Stored items
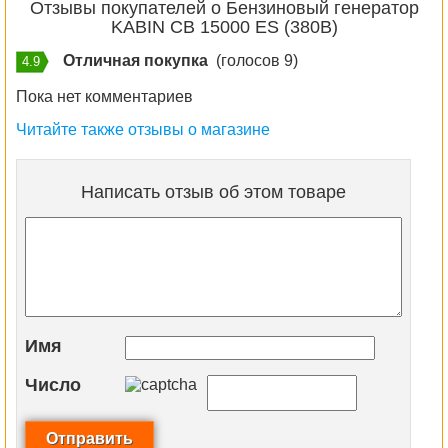
Отзывы покупателей о Бензиновый генератор
KABIN СВ 15000 ES (380В)
Отличная покупка
(голосов 9)
4.9
Пока нет комментариев
Читайте также отзывы о магазине
Написать отзыв об этом товаре
Имя
Число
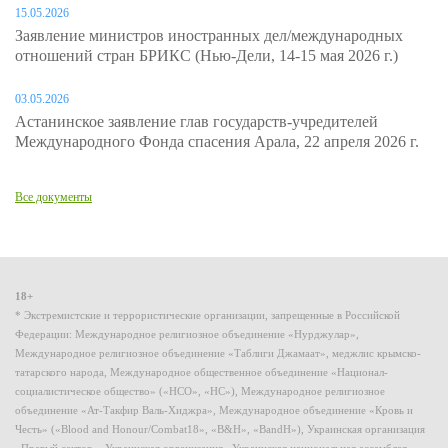
15.05.2026
Заявление министров иностранных дел/международных
отношений стран БРИКС (Нью-Дели, 14-15 мая 2026 г.)
03.05.2026
Астанинское заявление глав государств-учредителей
Международного Фонда спасения Арала, 22 апреля 2026 г.
Все документы
18+
* Экстремистские и террористические организации, запрещенные в Российской
Федерации: Международное религиозное объединение «Нурджулар»,
Международное религиозное объединение «Таблиги Джамаат», меджлис крымско-
татарского народа, Международное общественное объединение «Национал-
социалистическое общество» («НСО», «НС»), Международное религиозное
объединение «Ат-Такфир Валь-Хиджра», Международное объединение «Кровь и
Честь» («Blood and Honour/Combat18», «B&H», «BandH»), Украинская организация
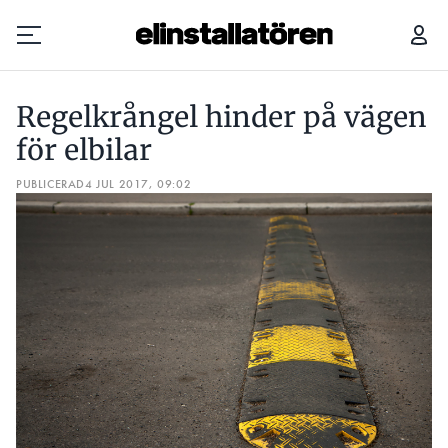
REGELKRÅNGEL HINDER PÅ VÄGEN FÖR ELBILAR
Regelkrångel hinder på vägen
Prenumerera
för elbilar
PUBLICERAD
Hantera prenumeration
4 JUL 2017, 09:02
Lediga jobb
Annonsera
Läs E-tidningen
Om tidningen
Kontakt
Personuppgifter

• TASK BRIEF
Report all lines in the records that include the string "объединение".

• TASK ANSWER
Федерации: Международное религиозное объединение «Нурджулар»,
Международное религиозное объединение «Таблиги Джамаат», меджлис крымско-
татарского народа, Международное общественное объединение «Национал-
объединение «Ат-Такфир Валь-Хиджра», Международное объединение «Кровь и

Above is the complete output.